Cells were treated with 3-MA 50 μM, CQ 20 μM, and rapamycin 10 nM. After 2 h, cells were washed three times, and the levels of p62 and LC3 in the cells were measured after 24 h. (A) Western blot detects the effect of 3-MA on autophagy in SH-SY5Y cells. (B) Changes in intracellular p62 and LC3 levels in SH-SY5Y cells after 3-MA treatment of cells. (C) Western blot detects the effect of CQ on autophagy in SH-SY5Y cells. (D) Changes in intracellular p62 and LC3 levels in SH-SY5Y cells after CQ treatment of cells. (E) Western blot detects the effect of rapamycin on autophagy in SH-SY5Y cells. (F) Changes in intracellular p62 and LC3 levels in SH-SY5Y cells after rapamycin treatment of cells. The data represent means + SD from three experiments, ** p < 0.001, compared with the control group.

Figure 6

(A) Intracellular VP1 protein content. SH-SY5Y cells were treated with 3-MA, CQ, or rapamycin for 2 h and then infected with SDLY107, SDLY107-VP1, and SDJN2015-01, respectively. Cell lysates were harvested after 24 h. LC3, p62, and capsid protein VP1 levels were detected by western blot. (B) Virus titer of culture supernatant. SH-SY5Y cells were treated with 3-MA, CQ, or rapamycin for 2 h and then infected with SDLY107, SDLY107-VP1, and SDJN2015-01, respectively. After 24 h, the cell culture supernatant was harvested and the culture supernatant titer was measured by plaque assay. (C) Effect of autophagy on cell injury. SH-SY5Y cells were treated with 3-MA, CQ, or rapamycin for 2 h and then infected with SDLY107, SDLY107-VP1, and SDJN2015-01, respectively.

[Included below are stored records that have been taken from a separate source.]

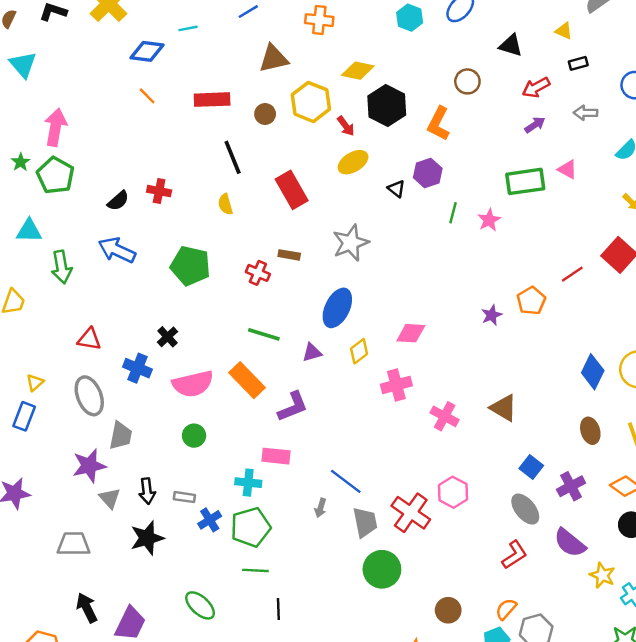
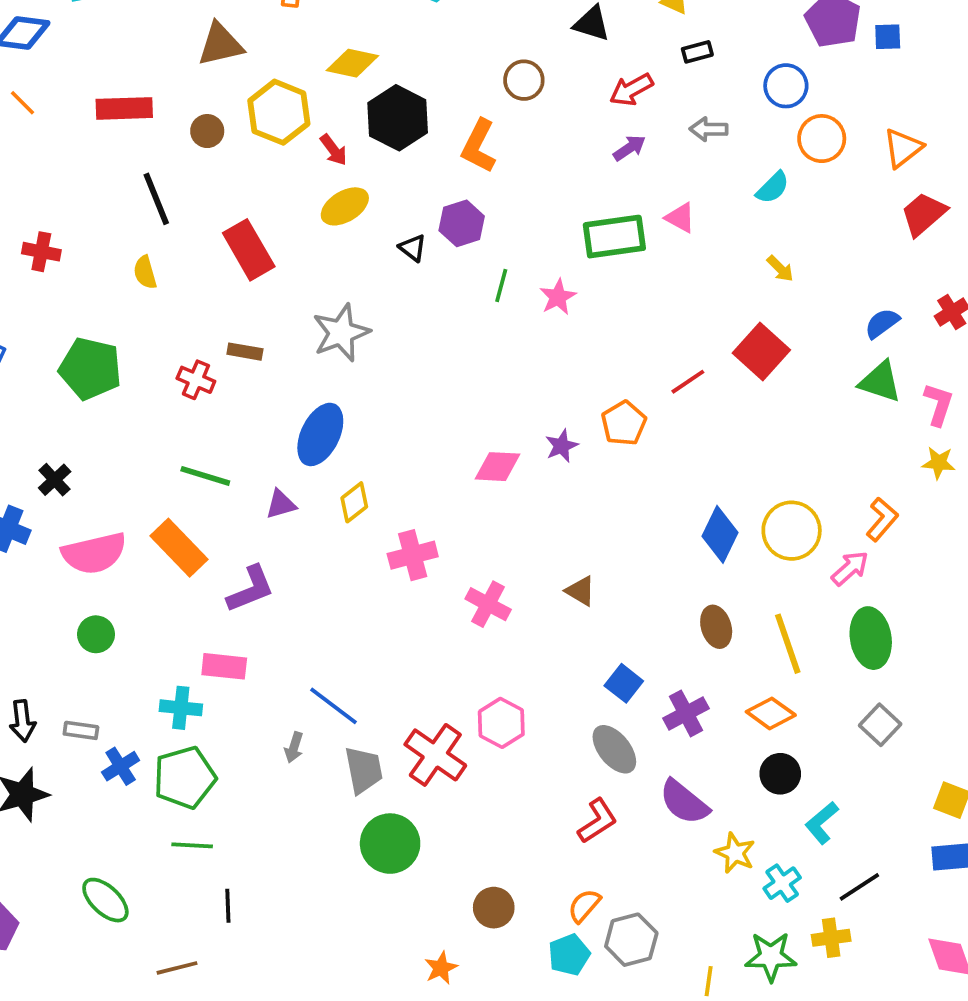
pink diamond: (411, 333) -> (497, 467), moved
brown triangle: (504, 408) -> (580, 591), size x0.7

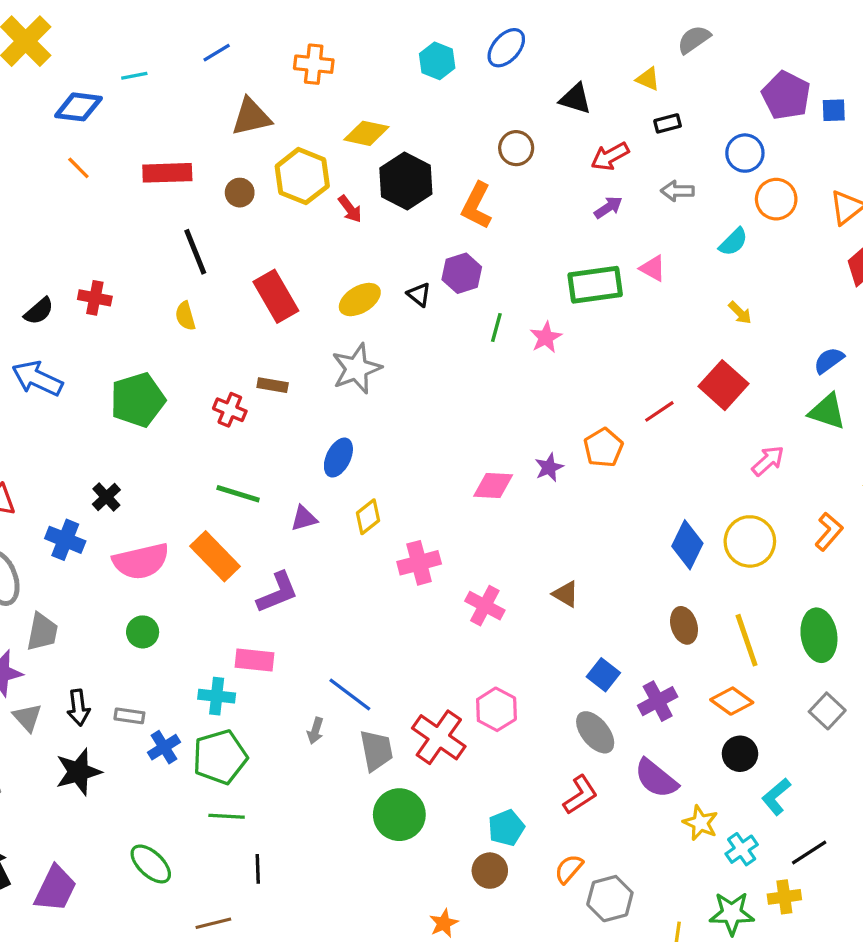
yellow ellipse: (345, 206) -> (360, 300), moved
green pentagon: (90, 369) -> (138, 400), turned -30
blue ellipse: (320, 434) -> (338, 458), size x0.7
pink arrow: (850, 568) -> (768, 461), moved
cyan pentagon: (569, 955) -> (506, 828), moved

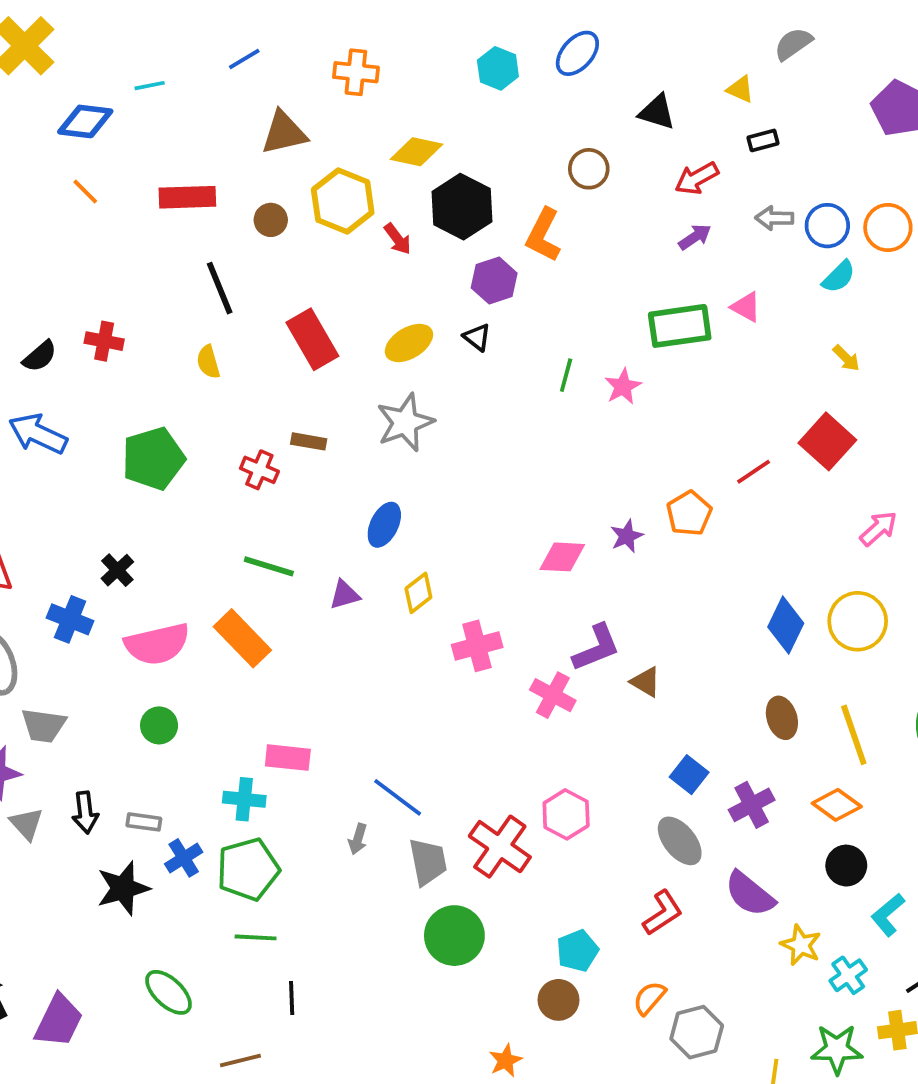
blue circle: (745, 153) -> (827, 226), moved
purple hexagon: (462, 273) -> (494, 281), moved
purple L-shape: (278, 592) -> (596, 648), moved
gray trapezoid: (42, 632) -> (44, 725), turned 87
black star: (78, 772) -> (123, 888), moved

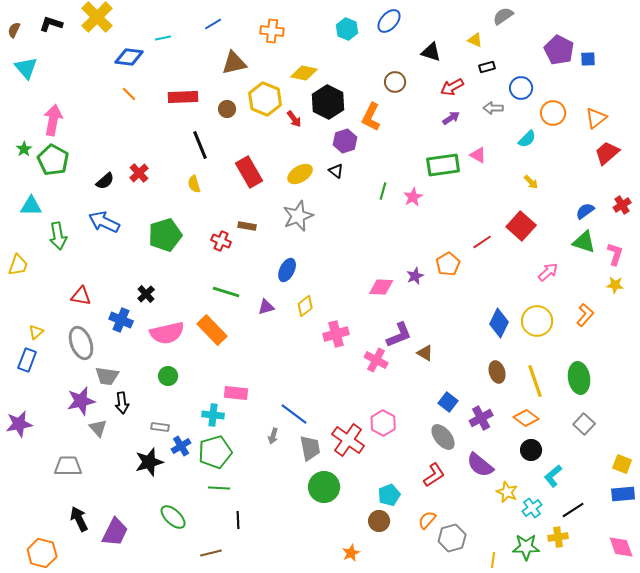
blue circle: (827, 226) -> (521, 88), moved
red cross: (104, 341) -> (139, 173), turned 36
black arrow: (85, 813) -> (122, 403), moved

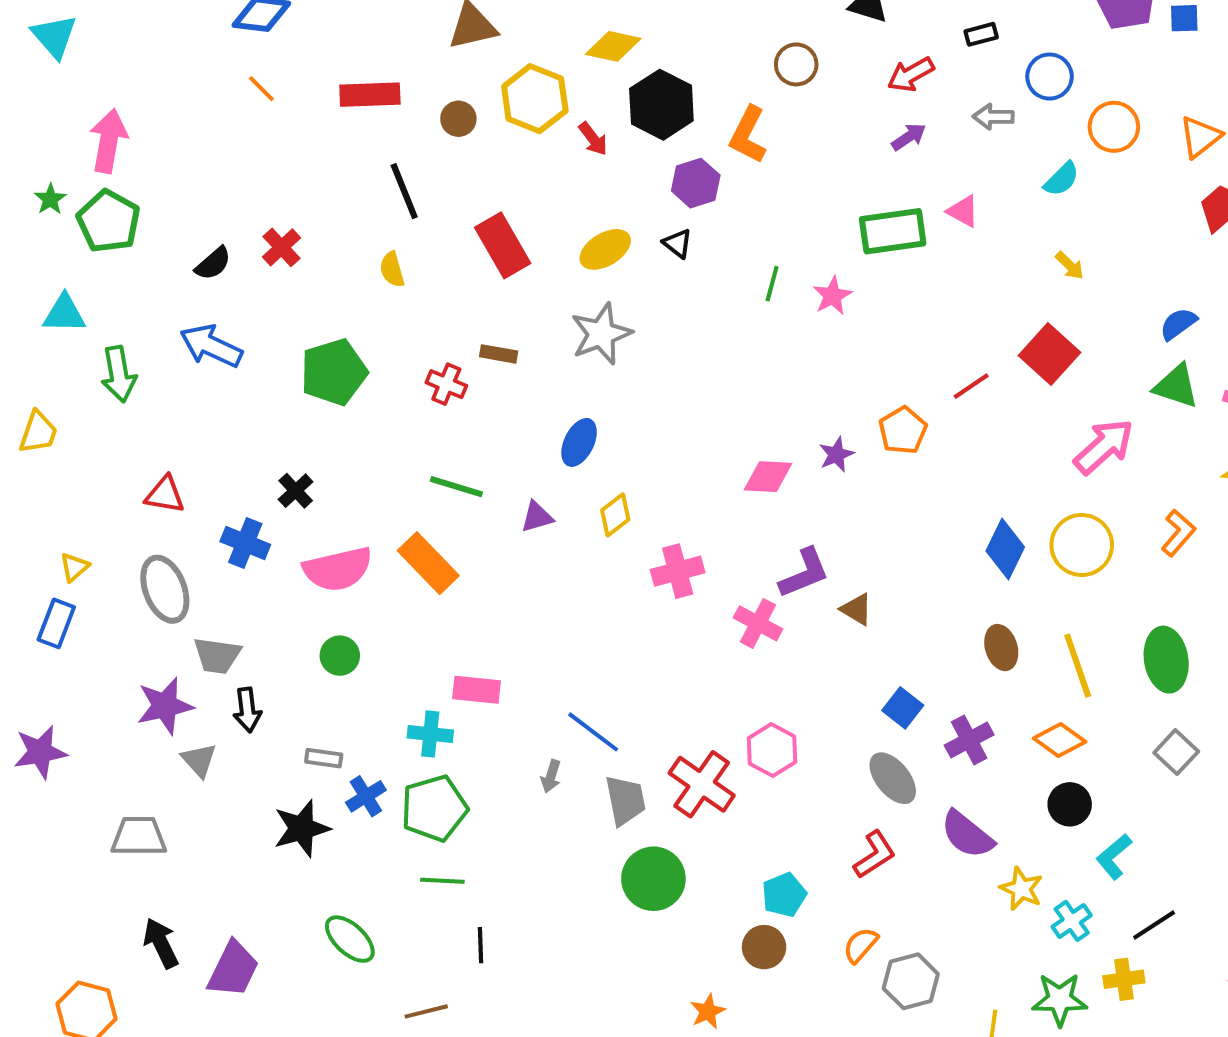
pink arrow: (548, 272) -> (1104, 446), size x1.5

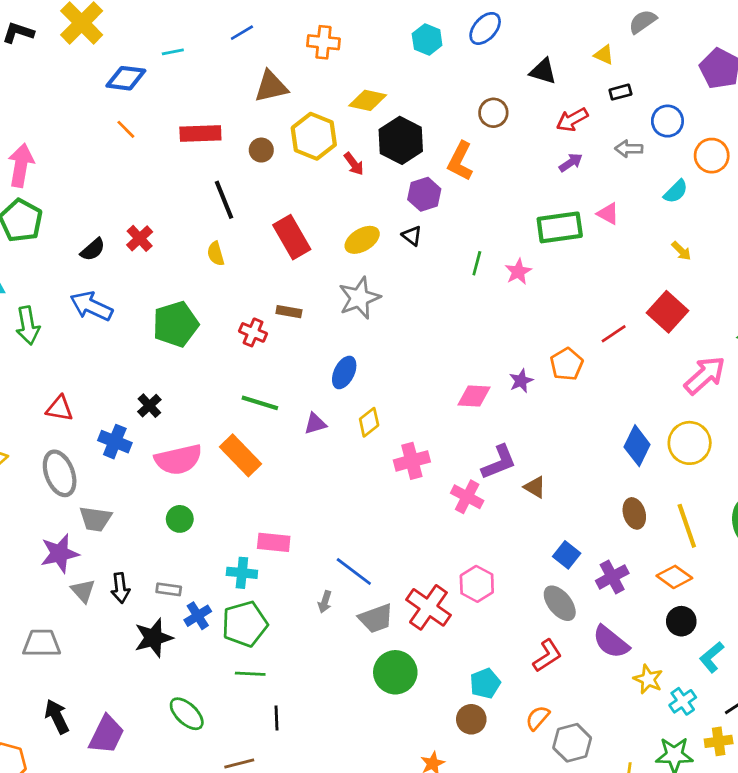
black arrow: (247, 710) -> (120, 588), moved
gray trapezoid: (625, 800) -> (376, 618), turned 81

After 24 h, LDH activity was assayed using the Cytotoxicity Assay Kit according to the manufacturer’s protocol. Rapa stands for rapamycin. The data represent means +SD from three experiments. * p < 0.05, compared with the EV71-treated group; # p < 0.05, compared with the DMSO-treated group.

Figure 7

(A) SH-SY5Y cells were infected with the three strains. Cell lysates were collected at 24 h. mTOR and p-mTOR levels were detected by western blot. (B) EV71 and mTOR were detected by co-localization immunofluorescence at 24 h after infection. FICT stained EV71 green, TRITC stained mTOR red, and DAPI stained nucleus blue. (C) SH-SY5Y cells were seeded on a six well plate and exposed to rapamycin or not before being infected with EV71. The viral VP1 protein was examined by western blot after 24 h. (D) SH-SY5Y cells were inoculated into a 12 well plate with about 2 × 10⁵ cells per well and exposed to rapamycin or not before being infected with EV71. Immunofluorescent assay was used to detect the intracellular virus content after 24 h. (E) SH-SY5Y cells were inoculated onto a 12 well plate and exposed to rapamycin or not before being infected with EV71, and the amount of viral RNA was measured by real-time fluorescent quantitative PCR after 24 h. Rapa stands for rapamycin. The data represent means + SD from three experiments, ** p < 0.001, compared with the rapamycin treatment group.